Mohammad Ashraful - Masterful Cricket Leads To Bangladesh Win Against South Africa
7th April, 11:30 pm IST: This innings had it all: pacing, authority, skill, art, precision, audacity, conquest of adversity and giant killing. Mohammad Ashraful of Bangladesh has arrived yet again and his sublime 87 in the Bangla-RSA Super Eight match is the most attractive innings of World Cup 2007 so far, or whatever I saw of it.
When Ashraful effortlessly glided Kallis' full delivery on leg stump to the mid wicket boundary to open his account no one would have imagined the adequately decent stroke to qualitatively rank second last in an innings studded with 12 boundaries. A streaky four over the keeper's head to a gloved pull, played typically too early in his innings by the outrageously impulsive talent, was all that his fans and detractors got to hold against him today. It was his second four, and then there were none below the 'breathtaking' mark.

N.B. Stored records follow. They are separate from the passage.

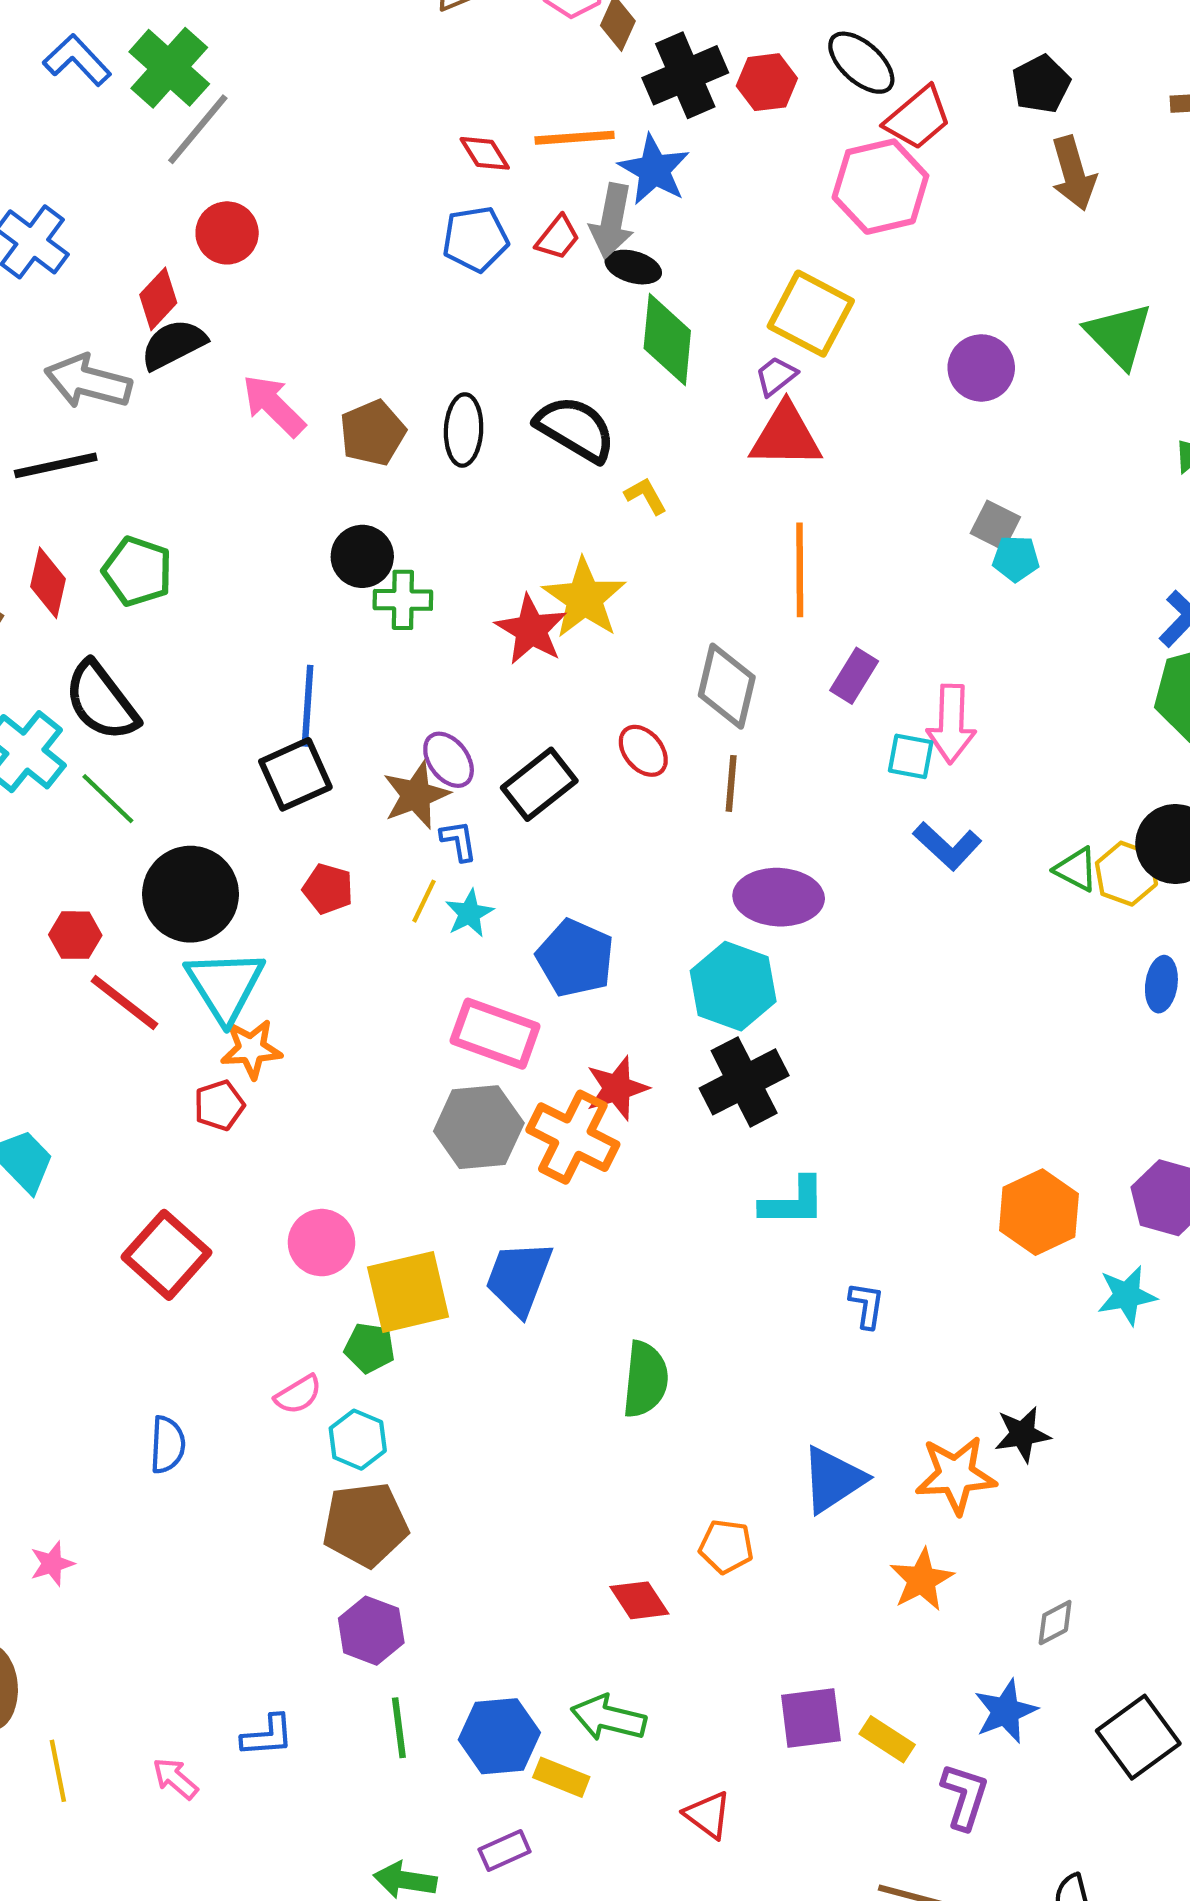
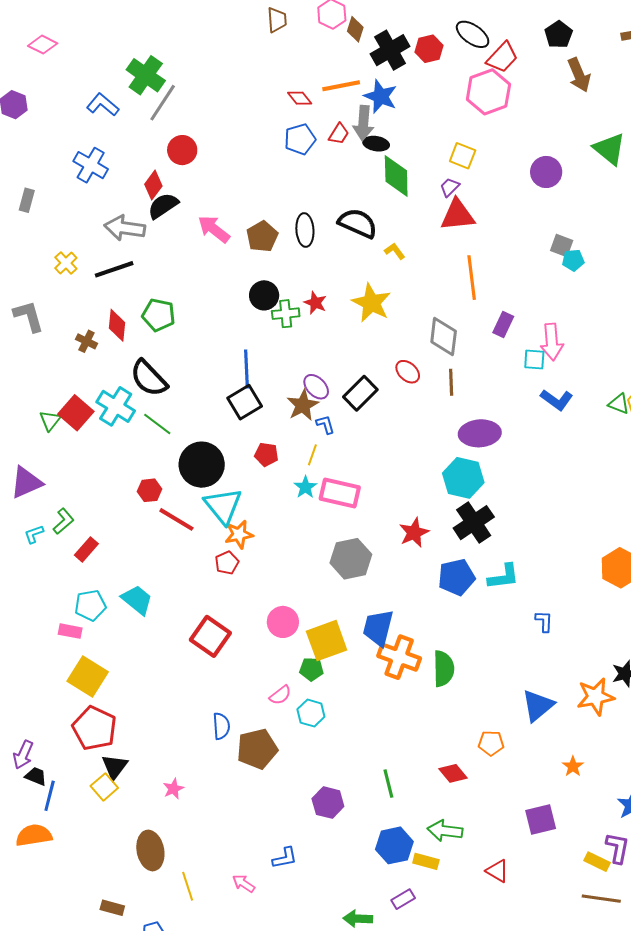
blue L-shape: (77, 60) -> (103, 105), moved
yellow square: (811, 314) -> (463, 156), size x0.7
red star: (531, 630) -> (315, 303), moved, size x0.7
cyan star: (469, 913) -> (305, 487), moved
blue pentagon: (575, 958) -> (457, 577), moved, turned -30
pink rectangle: (495, 1034) -> (340, 493), moved
orange cross: (573, 1137) -> (399, 657), moved
brown pentagon: (365, 1525) -> (257, 749), moved
orange star: (922, 1580) -> (573, 766), moved, size x0.7
green line: (399, 1728) -> (388, 784), moved
yellow rectangle: (887, 1739) -> (597, 862), moved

Mohammad Ashraful played three picture perfect lobs over the head of short fine leg against fast bowlers' off stump deliveries, reminding one of Ravi Bopara's similar ice-cool four against Dilhara in that heart stopping final over in the very last World Cup match we saw. If some of Ashraful's boundaryward shots stunned you for their audacity, the others stole your heart with their pristine orthodoxy. Poetry and madness never co-existed better than in this little big knock from the Bangladeshi number five.

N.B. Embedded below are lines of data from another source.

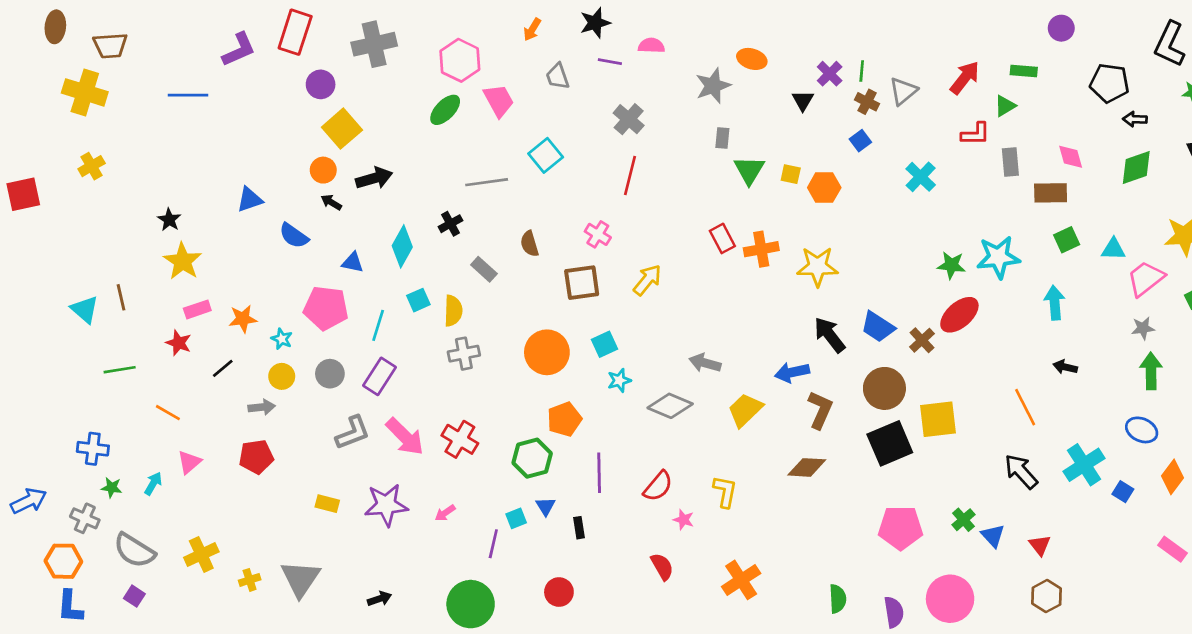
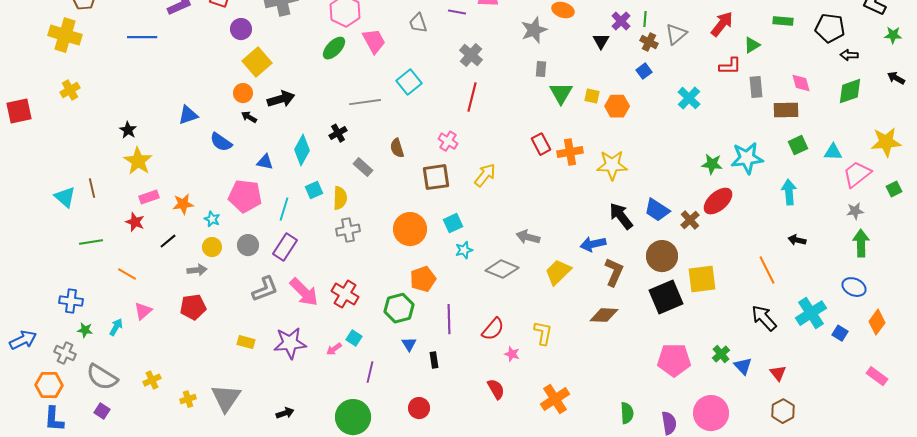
green rectangle: (1024, 71) -> (783, 21), moved
cyan square: (516, 518) -> (354, 338), moved, turned -35
yellow cross: (201, 555) -> (152, 380), size x0.7

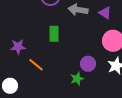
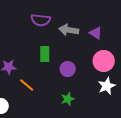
purple circle: (88, 64) -> (68, 69), moved

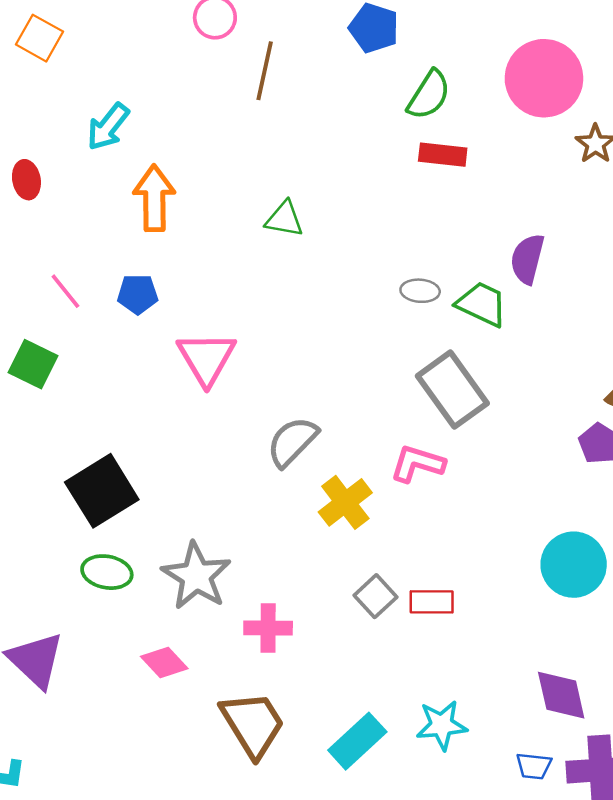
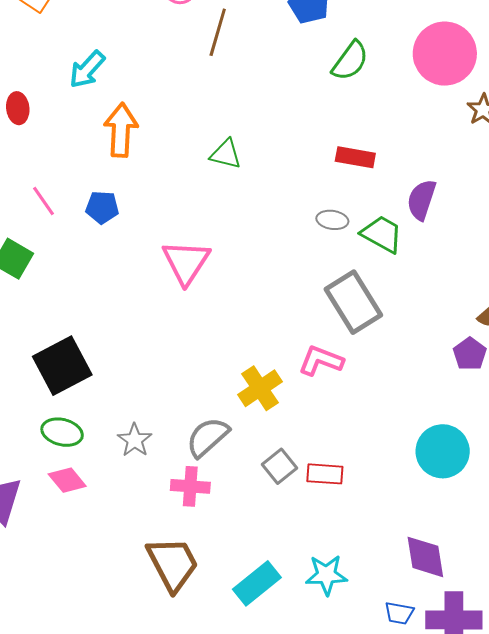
red rectangle: (443, 155) -> (355, 157), moved
pink triangle: (206, 358) -> (186, 262), moved
gray semicircle: (292, 442) -> (208, 437), moved
gray star: (196, 576) -> (135, 440), size x0.6
pink diamond: (164, 662) -> (67, 480), moved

His innings was a lesson in middle order batsmanship of the highest order. The bowling monotony of South Africans, their biggest threat to a semi final spot, certainly helped him plan his final assault better but a good deal of homework and mental preparation for this formidable opposition showed in near-flawless execution of the varied choices he made over the innings.
Ashraful's Sophia Gardens heroics in 2005 helped his team turn a corner in the ODI's but over the 20-plus months since that match I had gone back to rating him as the second most wasteful batting talent of today's game, overshadowed only by the inexplicable tragedy of West Indian Ricardo Powell.

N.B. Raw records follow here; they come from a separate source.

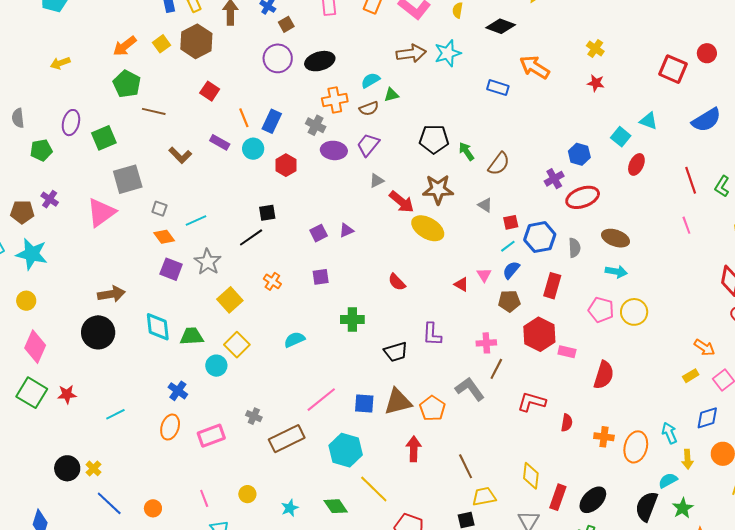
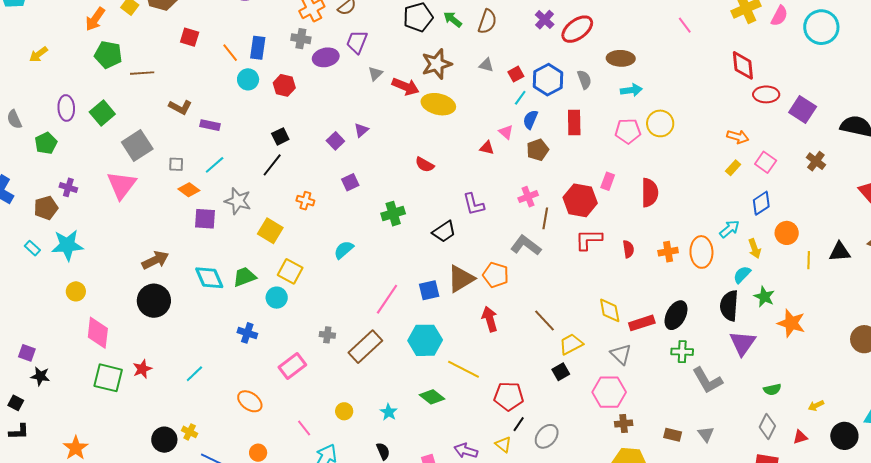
purple rectangle: (220, 142) -> (210, 125), moved
red hexagon: (539, 334) -> (580, 200), moved
pink rectangle: (567, 352) -> (608, 181), turned -66
orange ellipse: (170, 427) -> (250, 401), moved, turned -55
cyan arrow: (669, 433) -> (730, 229), turned 90
red rectangle: (558, 497) -> (642, 323), turned 70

I mean, upon fair assessment of underachievement of potential at this moment Ashraful is expected to handsomely outrun Ramnaresh Sarwan, Mohammad Sami, Marlon Samuels and even Azhar Mahmood. But just like that 2005 innings against Australia this Ashraful special rekindles an anticipation of watching this exceptionally gifted batsman bloom into an aggressive yet consistent performer, a player quite like the Sachin Tendulkar of yore.
Oh - that reminds me of something that Barry Richards exclaimed at the commentary box when Ashraful played a bloody beauty of a lofted cover drive to Langevelt in the 49th over. "There was a bit of Sachin about it." Yeah Barry, we know which cric-tattoo was playing back on your mindscape as you said that. If you watched Sachin pile up those straight sixes off Mike Kasprowicz en route his twin tons at Sharjah'98 you will surely be reminded of him whenever a high quality right handed batsman plays a pulsating lofted drive to a medium pacer exhibiting exemplary bat trajectory.
Today Mohammad Ashraful gave his bowlers a platform to put a price tag on South Africa's semi final berth. He will have to keep leading the batting efforts of his team thus by notching up good knocks on these lines for the next decade or so. He looks so good whenever he bats without losing his head that his big scores almost always add to the self belief of his team and inspire them to noticeably greater heights.
When his time arrives Mohammad Ashraful can seriously be amongst the best batsmen on the planet. He has been endowed with great powers but as ole Spidey said, with great power comes great responsibility. Ashraful is the best player to have come out of Bangladesh till date and he needs to assume the lead responsibility in delivering his team from mediocrity to quality and so book a page in Bangladesh's cricketing history. But he can only chase that schoolboy dream AFTER he hauls himself to the lofty level he is blessed to attain, one where he can see any batsman of any international team eye to eye and feel equal with or superior to him.
From his varying batting slots, his effable manner and the delight he derives from his mates' achievements Ashraful looks the quintessential team man ready to fit himself into the larger gameplan. Consistency is the vital missing element in his brand of batsmanship and the ongoing high-class exposure at cricket's Big Event should teach him a few invaluable lessons in holding back his instincts during periods of play when the brain is better allowed to dominate the heart. He can have a chat with India's Sunil Gavaskar, Pakistan's Javed Miandad and Sri Lanka's Aravinda de Silva on how to go about his sacred mission.
Ashraful's transition will be helped significantly if Habibul Bashar, in his capacity as the Bangla captain, can borrow a few pages from Arjuna Ranatunga's amazing big fat book, for the latter had no mean contribution in Aravinda's transition from Mad Max to the Max Man, a key factor in the coming of age of Sri Lankan cricket during the 90's.
Update: Bangladesh beat South Africa by 67 runs. Yet another Ashraful-inspired win against an ODI superpower. That 'giant killing' bit from the first line is looking increasingly out of place with The Tigers.